Comprehensive yet flexible coverage. In addition to offering
a rhetoric with readings, research manual, and handbook,
The St. Martin’s Guide supports a range of approaches to teaching and learning, including collaboration, visual rhetoric, personal writing, writing about literature, writing in the community and the workplace, field research, portfolios, oral presentations, essay exams, and ESL. The integrated but flexible format makes the book easy to adapt to any teaching style or situation — help is there when you and your students want it, but unobtrusive when you don’t.
Acclaimed Guides to Writing. The Guides to Writing specific kinds of essays commonly assigned in college — remembering events, writing profiles, explaining a concept, finding common ground, arguing a position, proposing a solution, justifying an evaluation, speculating about causes, and interpreting stories — changed the way writing is taught in American colleges. Based on the best of composition theory, these guides have been continually refined and updated to reflect the classroom experience of the authors and other seasoned instructors. Each Guide emphasizes the basic features of essays in that genre so that students internalize a systematic yet flexible approach to the composing process.
Thorough coverage of argumentation and research. Because so much college writing requires strong argumentation skills, four of the assignment chapters focus on argumentative writing, and a separate strategies chapter covers theses, reasons and support, counterarguments, and logical fallacies. Three full chapters on research give students useful strategies not only for conducting field, library, and Internet research, but also for evaluating sources; deciding whether to quote, paraphrase, or summarize; avoiding plagiarism; and documenting sources.

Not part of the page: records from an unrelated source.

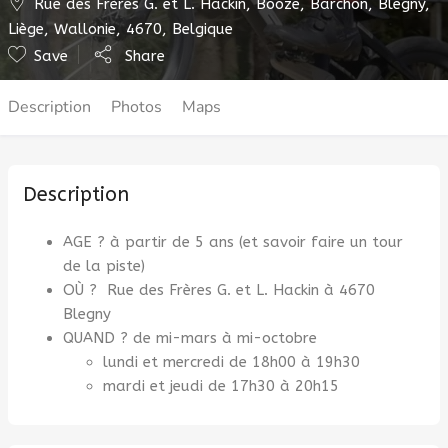
Rue des Frères G. et L. Hackin, Booze, Barchon, Blegny,
Liège, Wallonie, 4670, Belgique
Save
Share
Description
Photos
Maps
Description
AGE ? à partir de 5 ans (et savoir faire un tour
de la piste)
OÙ ? Rue des Frères G. et L. Hackin à 4670
Blegny
QUAND ? de mi-mars à mi-octobre
lundi et mercredi de 18h00 à 19h30
mardi et jeudi de 17h30 à 20h15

Superb models and prompts for critical reading and analysis. The Writing Guide chapters in Part One contain 39 compelling readings by well-known authors and fresh voices, including 12 students. Students are offered a variety of ways to engage with the readings, by analyzing writing strategies, relating them to their own experiences, and considering them in the context of larger social issues. In the process, the authors clearly and carefully elucidate the basic features of the genre that students will need to understand when they turn to their own writing.